If many people have defined democracy as liberty and equal rights, others have defined it as "the ascendancy of numbers," as "majority rule." Both these definitions are particularistic. Democracy
means the will of the whole, but the will of the whole is not necessarily represented by the majority, nor by a two-thirds or three-quarters vote, nor even by a unanimous vote; majority rule is democratic when it is approaching not a unanimous but an integrated will. We have seen that the adding of similarities does not produce the social consciousness; in the same way the adding of similar votes does not give us political will. We have seen that society is not an aggregation of units, of men considered one by one; therefore we understand that the will of the state is not discovered by counting [1].

1. This view of democracy was well satirized by some one, I think Lord Morley, who said, "I do not care who does the voting as long as I do the counting."

This means a new conception of politics: it means that the organization of men in small groups must be the next form which democracy takes. Here the need and will of every man and woman can appear and mingle with the needs and wills of all to produce an all-will. Thus will be abolished the reign of numbers.

A crude view of democracy says that when the working-people realize their power they can have what they want, since their numbers being so great, they can outvote other classes. But the reason the working-people have not already learned something so very obvious is because it is not true -- _we are never to be ruled by numbers alone_.

Moreover, a fatal defect in majority rule is that by its very nature it abolishes itself. Majority rule must inevitably become minority rule: the majority is too big to handle itself; it organizes itself into committees -- Committee of Fifty, Fifteen, Three -- which in their turn resolve themselves into a committee of one, and behold -- the full-fledged era of bosses is at hand, with the "consent of the governed" simply because the governed are physically helpless to govern themselves. Many men want majority rule so that they can be this committee of one; some of our most worthy citizens are incipient Greek tyrants longing to give us their best -- tyranny.

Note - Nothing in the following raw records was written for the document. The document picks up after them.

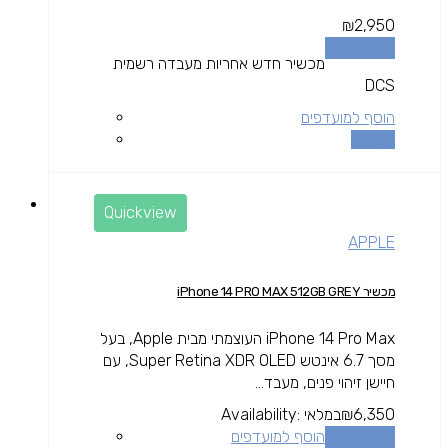
₪
2,950
הוספה לסל
מכשיר חדש אחריות מעבדה רשמית
DCS
הוסף למועדפים
השוואה
Quickview
APPLE
מכשיר iPhone 14 PRO MAX 512GB GREY
iPhone 14 Pro Max העוצמתי מבית Apple, בעל
מסך 6.7 אינטש Super Retina XDR OLED, עם
חיישן זיהוי פנים, מעבד...
6,350
₪
במלאי
Availability:
הוספה לסל
הוסף למועדפים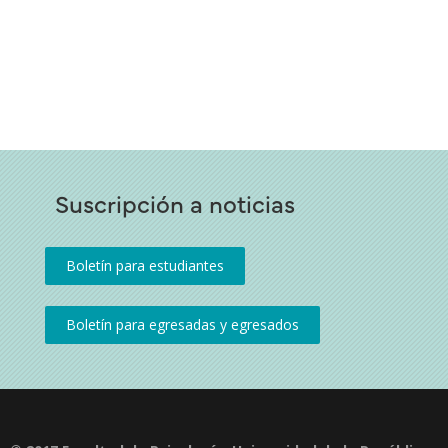
Suscripción a noticias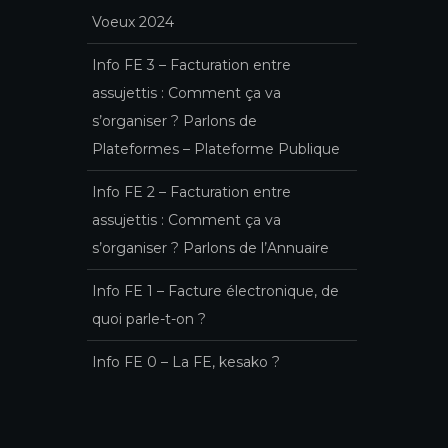
Voeux 2024
Info FE 3 – Facturation entre
assujettis : Comment ça va
s’organiser ? Parlons de
Plateformes – Plateforme Publique
Info FE 2 – Facturation entre
assujettis : Comment ça va
s’organiser ? Parlons de l’Annuaire
Info FE 1 – Facture électronique, de
quoi parle-t-on ?
Info FE 0 – La FE, kesako ?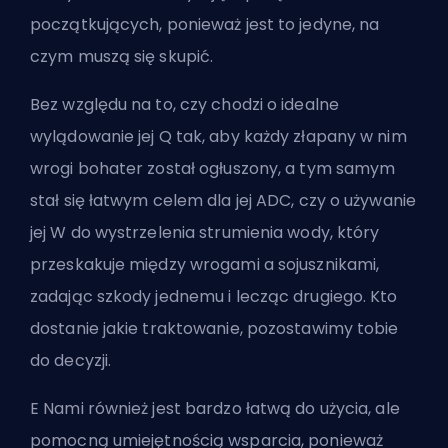
początkujących, ponieważ jest to jedyne, na
czym muszą się skupić.
Bez względu na to, czy chodzi o idealne
wylądowanie jej Q tak, aby każdy złapany w nim
wrogi bohater został ogłuszony, a tym samym
stał się łatwym celem dla jej
ADC
, czy o używanie
jej W do wystrzelenia strumienia wody, który
przeskakuje między wrogami a sojusznikami,
zadając szkody jednemu i lecząc drugiego. Kto
dostanie jakie traktowanie, pozostawimy tobie
do decyzji.
E Nami również jest bardzo łatwą do użycia, ale
pomocną umiejętnością wsparcia, ponieważ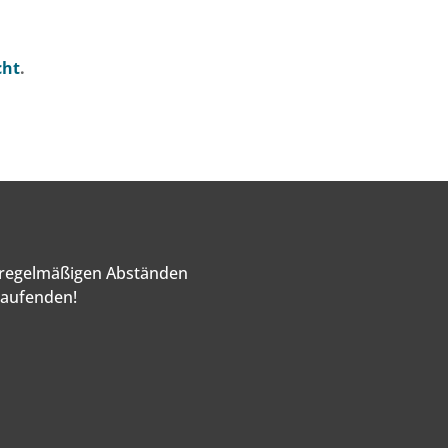
cht
.
n regelmäßigen Abständen
Laufenden!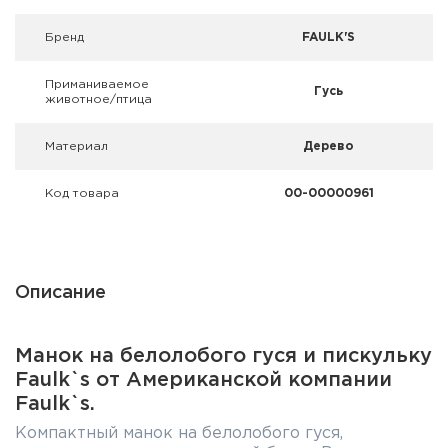
Фальшпатроны
Брeнд
FAULK'S
Холодная пристрелка оружия
Приманиваемое
Гусь
животное/птица
Оружейные шкафы и сейфы
Материал
Дерево
Чехлы и кейсы
Релоадинг
Код товара
00-00000961
Сигнальные средства
Дартс
Описание
Аксессуары
Манок на белолобого гуся и пискульку
Faulk`s от Американской компании
Комплекты
Faulk`s.
Компактный манок на белолобого гуся,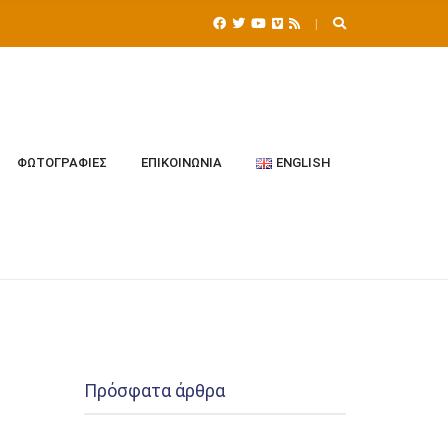
ΦΩΤΟΓΡΑΦΊΕΣ
ΕΠΙΚΟΙΝΩΝΊΑ
ENGLISH
Πρόσφατα άρθρα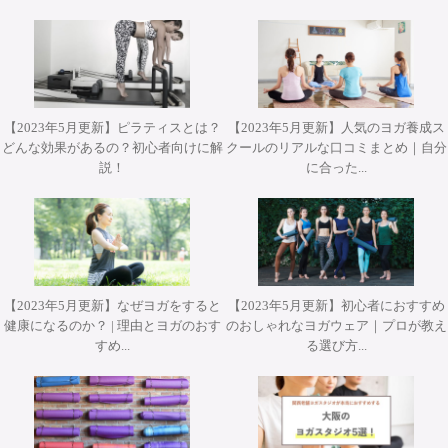
【2023年5月更新】ピラティスとは？
【2023年5月更新】人気のヨガ養成ス
どんな効果があるの？初心者向けに解
クールのリアルな口コミまとめ｜自分
2026年10月12日(月・祝)開催 Misa先生によるワークショッ
2026年10月31日(土)開催 YT２００短期集中養成コース・
2026年9月25日・26日開講 パット・ガイトンピラティス
2026年9月25日・26日開講 パット・ガイトンピラティス
2026年11月28日(土)&29(日)開催 柳本和也先生 Special
説！
に合った...
プ『エクササイズを分解して理解する オ－プンレッグロッ
ヨガアドバンス養成コース担当講師 武井典子先生による
WSジャパンツアーin大阪 ”Pat Guyton Pilates Special
WSジャパンツアーin大阪 ”Pat Guyton Pilates Special
Workshop 2Days【対面】
Summer Lab マットクラス【対面・オンライン(ア－カイブ
ワークショップ『シヴァナンダヨガ 3時間プラクティス』
カ－＆ティ－ザ－』【対面】
Summer Lab【対面】
視聴あり）】
【対面】
【2023年5月更新】なぜヨガをすると
【2023年5月更新】初心者におすすめ
健康になるのか？ | 理由とヨガのおす
のおしゃれなヨガウェア｜プロが教え
すめ...
る選び方...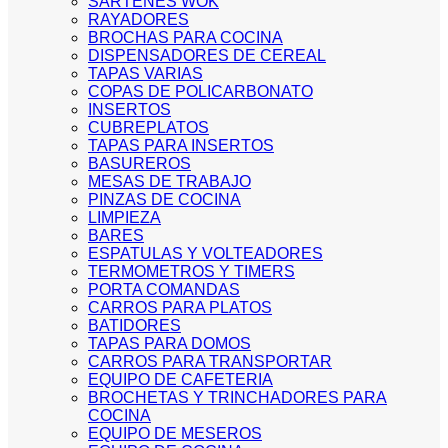
SARTENES WOK
RAYADORES
BROCHAS PARA COCINA
DISPENSADORES DE CEREAL
TAPAS VARIAS
COPAS DE POLICARBONATO
INSERTOS
CUBREPLATOS
TAPAS PARA INSERTOS
BASUREROS
MESAS DE TRABAJO
PINZAS DE COCINA
LIMPIEZA
BARES
ESPATULAS Y VOLTEADORES
TERMOMETROS Y TIMERS
PORTA COMANDAS
CARROS PARA PLATOS
BATIDORES
TAPAS PARA DOMOS
CARROS PARA TRANSPORTAR
EQUIPO DE CAFETERIA
BROCHETAS Y TRINCHADORES PARA
COCINA
EQUIPO DE MESEROS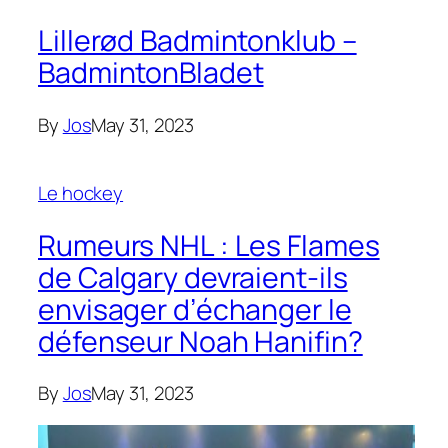
Lillerød Badmintonklub –
BadmintonBladet
By
Jos
May 31, 2023
Le hockey
Rumeurs NHL : Les Flames
de Calgary devraient-ils
envisager d’échanger le
défenseur Noah Hanifin?
By
Jos
May 31, 2023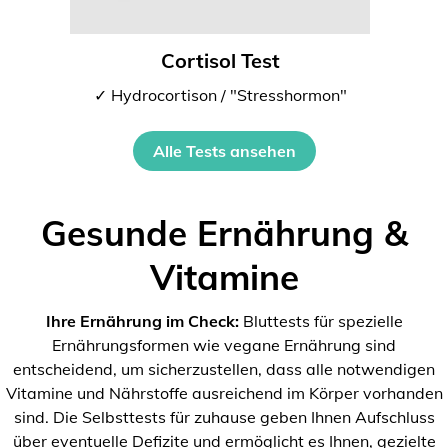
Cortisol Test
✓ Hydrocortison / "Stresshormon"
Alle Tests ansehen
Gesunde Ernährung &
Vitamine
Ihre Ernährung im Check:
Bluttests für spezielle
Ernährungsformen wie vegane Ernährung sind
entscheidend, um sicherzustellen, dass alle notwendigen
Vitamine und Nährstoffe ausreichend im Körper vorhanden
sind. Die Selbsttests für zuhause geben Ihnen Aufschluss
über eventuelle Defizite und ermöglicht es Ihnen, gezielte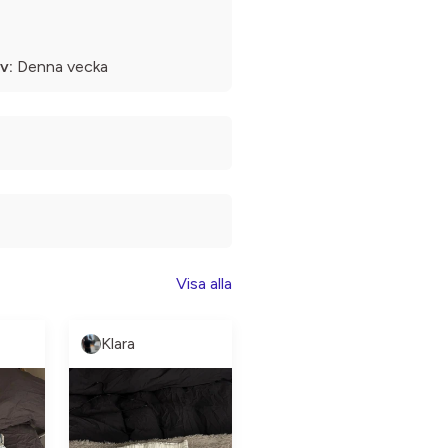
v:
Denna vecka
Visa alla
Klara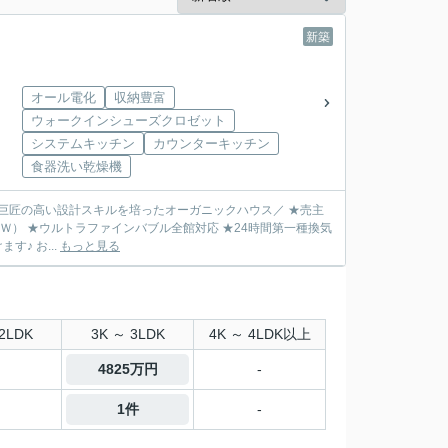
新築
オール電化
収納豊富
ウォークインシューズクロゼット
システムキッチン
カウンターキッチン
食器洗い乾燥機
家巨匠の高い設計スキルを培ったオーガニックハウス／ ★売主
ｋＷ） ★ウルトラファインバブル全館対応 ★24時間第一種換気
♪ お...
もっと見る
2LDK
3K ～ 3LDK
4K ～ 4LDK以上
4825万円
-
1件
-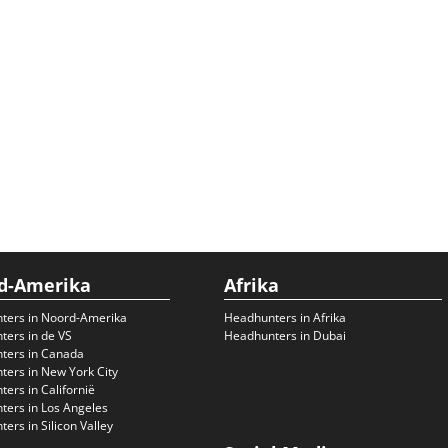
d-Amerika
Afrika
ters in Noord-Amerika
Headhunters in Afrika
ers in de VS
Headhunters in Dubai
ters in Canada
ers in New York City
ers in Californië
ers in Los Angeles
ers in Silicon Valley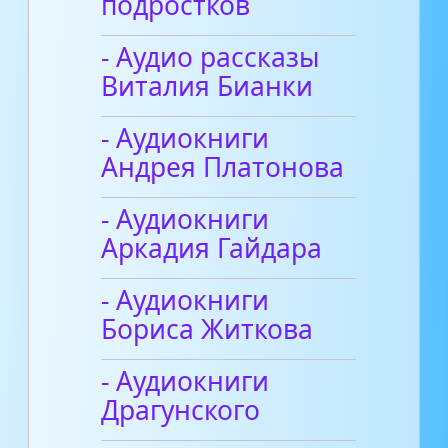
подростков
- Аудио рассказы
Виталия Бианки
- Аудиокниги
Андрея Платонова
- Аудиокниги
Аркадия Гайдара
- Аудиокниги
Бориса Житкова
- Аудиокниги
Драгунского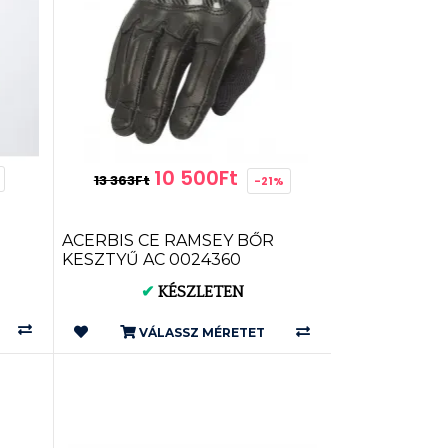
10 500Ft
13 363Ft
-21%
ACERBIS CE RAMSEY BŐR
KESZTYŰ AC 0024360
✔
KÉSZLETEN
VÁLASSZ MÉRETET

Many working-men are clamoring for majority rule in industry, yet we know how often in their own organizations the rule of the many becomes the rule of the few. If "industrial democracy" is to mean
majority rule, let us be warned by our experience of it in politics -- it will rend whoever dallies with it.
Yet it will be objected, "But what other means under the sun is there of finding the common will except by counting votes?" We see already here and there signs of a new method. In many committees,
boards, and commissions we see now a reluctance to take action until all agree; there is a feeling that somehow, if we keep at it long enough, we can unify our ideas and our wills, and there is also a feeling that such unification of will has value, that our work will be vastly more effective in consequence. How different from our old methods when we were bent merely upon getting enough on our side to carry the meeting with us. Some one has said, "We count heads to save breaking them." We are beginning to see now that majority rule is only a clumsy makeshift until we shall devise ways of getting at the genuine collective thought. We have to assume that we have this while we try to approximate it. We are not to circumvent the majority, but to aim steadily at getting the majority will nearer and nearer to a true collective will.

This may sound absurdly unlike the world as mainly constituted.
Is this the way diplomats meet? Is this the way competing industrial interests adjust differences? Not yet, but it must be. And what will help us more than anything else is just to get rid of the idea that we ever meet to get votes. The corruption in city councils, state legislatures, Congress, is largely the outcome of the idea that the getting of votes is the object of our meeting.
The present barter in votes would not take place if the unimportance of votes was once clearly seen.

Even now so far as a majority has power it is not by the brute force of numbers; it is because there has been a certain amount of unifying; it has real power directly in proportion to the amount of unifying. The composition of a political majority depends at present partly on inheritance and environment (which includes sentiment and prejudice), partly on the mass-induced idea (the spread of thought and feeling throughout a community by suggestion), and partly on some degree of integration of the
different ideas and the different forces of that particular society. Its power is in proportion to the amount of this integration. When we use the expression "artificial majority" we mean chiefly one which shows little integration, and we have all seen how quickly such majorities tend to melt away when the
artificial stimulus of especially magnetic leadership or of an especially catchy and jingoistic idea is withdrawn. Moreover a majority meaning a preponderance of votes can easily be controlled by a party or an "interest"; majorities which represent unities are not so easily managed. Group organization is, above everything else perhaps, to prevent the manipulation of helpless majorities.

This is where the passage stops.